Bob Dylan Wins Nobel Prize In Literature
American music legend Bob Dylan won the 2016 Nobel Prize for Literature Thursday, joining luminaries like Gabriel Garcia Marquez, Pablo Neruda, Alice Munro and Orhan Pamuk.
The “Knockin’ On Heaven’s Door” hitmaker won “for having created new poetic expressions within the great American song tradition.”
“He is a great poet. He is a great poet in the English-speaking tradition, and he is a wonderful, original sampler. He embodies the tradition, and for 54 years now has been at it, reinventing himself constantly, creating a new identity,” Swedish Academy Permanent Secretary Sara Danius reportedly said.
The Swedish Academy is responsible for picking Nobel Laureates in Literature.
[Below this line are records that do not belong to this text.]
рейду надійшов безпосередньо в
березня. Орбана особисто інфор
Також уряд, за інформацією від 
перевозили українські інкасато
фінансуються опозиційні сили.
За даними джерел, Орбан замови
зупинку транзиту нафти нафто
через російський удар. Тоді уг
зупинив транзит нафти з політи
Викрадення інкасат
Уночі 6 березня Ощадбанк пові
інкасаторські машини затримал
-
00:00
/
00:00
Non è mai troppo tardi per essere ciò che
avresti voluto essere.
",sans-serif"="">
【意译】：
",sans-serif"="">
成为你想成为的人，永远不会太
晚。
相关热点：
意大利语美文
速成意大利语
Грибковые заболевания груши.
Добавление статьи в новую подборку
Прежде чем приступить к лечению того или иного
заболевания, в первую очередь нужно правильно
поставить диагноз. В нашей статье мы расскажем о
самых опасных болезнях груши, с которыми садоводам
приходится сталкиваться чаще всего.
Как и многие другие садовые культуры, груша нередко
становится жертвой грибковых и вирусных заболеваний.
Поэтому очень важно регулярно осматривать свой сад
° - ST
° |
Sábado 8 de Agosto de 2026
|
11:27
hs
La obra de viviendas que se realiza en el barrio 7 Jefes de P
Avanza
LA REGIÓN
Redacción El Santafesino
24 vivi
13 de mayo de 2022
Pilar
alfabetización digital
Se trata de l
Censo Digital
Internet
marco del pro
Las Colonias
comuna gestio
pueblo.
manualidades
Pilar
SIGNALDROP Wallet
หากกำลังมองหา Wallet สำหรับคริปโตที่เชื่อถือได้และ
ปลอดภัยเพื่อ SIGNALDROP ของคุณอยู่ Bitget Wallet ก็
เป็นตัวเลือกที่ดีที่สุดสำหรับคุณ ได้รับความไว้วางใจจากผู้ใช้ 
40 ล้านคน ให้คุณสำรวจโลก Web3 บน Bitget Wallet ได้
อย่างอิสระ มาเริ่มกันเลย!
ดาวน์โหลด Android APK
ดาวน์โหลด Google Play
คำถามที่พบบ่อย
Dylan, born in 1941, began his music career playing in coffee houses in Minnesota. He is the first American to win the Nobel Prize for Literature since Toni Morrison’s win in 1993. So far, nine Americans have been awarded the prize, including Sinclair Lewis, Pearl Buck and William Faulkner.
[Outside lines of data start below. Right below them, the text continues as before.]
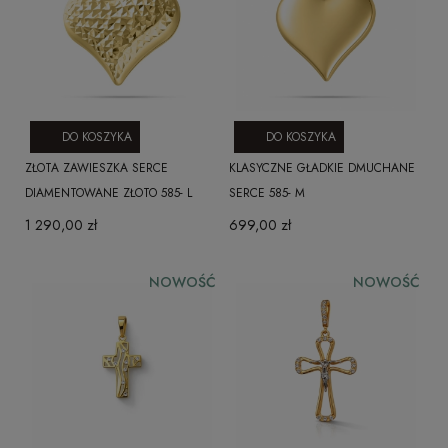
DO KOSZYKA
DO KOSZYKA
ZŁOTA ZAWIESZKA SERCE
KLASYCZNE GŁADKIE DMUCHANE
DIAMENTOWANE ZŁOTO 585- L
SERCE 585- M
1 290,00 zł
699,00 zł
NOWOŚĆ
NOWOŚĆ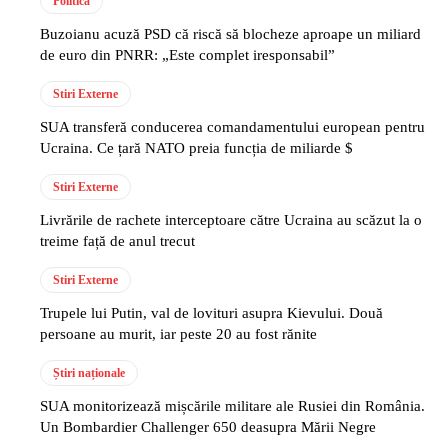
Politică
Buzoianu acuză PSD că riscă să blocheze aproape un miliard
de euro din PNRR: „Este complet iresponsabil”
Stiri Externe
SUA transferă conducerea comandamentului european pentru
Ucraina. Ce țară NATO preia funcția de miliarde $
Stiri Externe
Livrările de rachete interceptoare către Ucraina au scăzut la o
treime față de anul trecut
Stiri Externe
Trupele lui Putin, val de lovituri asupra Kievului. Două
persoane au murit, iar peste 20 au fost rănite
Știri naționale
SUA monitorizează mișcările militare ale Rusiei din România.
Un Bombardier Challenger 650 deasupra Mării Negre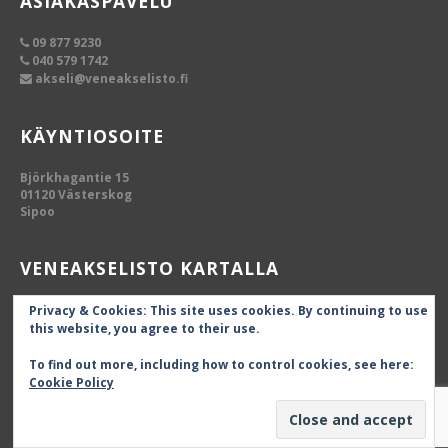
ASIAKASPAVELU
09 877 9230
040 579 1742
akseli@veneakselisto.fi
KÄYNTIOSOITE
Björkhagantie 15
01120 Västerskog
Sipoo
VENEAKSELISTO KARTALLA
Privacy & Cookies: This site uses cookies. By continuing to use
this website, you agree to their use.
To find out more, including how to control cookies, see here:
Cookie Policy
Danius, in an interview after the announcement, suggested listeners and readers start with Dylan’s 1966 album Blonde on Blonde. “You’ve got many classics and it’s an extraordinary example of his brilliant way of rhyming and putting together refrains and his pictorial thinking,” she said.
She compared Dylan to Greek author Homer and Greek lyric poet Sappho. “They wrote poetic texts that were meant to be listened to. They were meant to be performed often together with instruments. It’s the same way with Bob Dylan,” Danius said.
She said she was a fan of British rockstar David Bowie growing up “but today I’m a lover of Bob Dylan.”
The 75-year-old’s songs like “Blowin’ in the Wind” and “The Times They are A-Changin’” became anthems of the anti-war and civil rights movements.
Dylan will be presented with his Nobel Prize on Dec. 10, the anniversary of the prize’s founder Alfred Nobel’s death.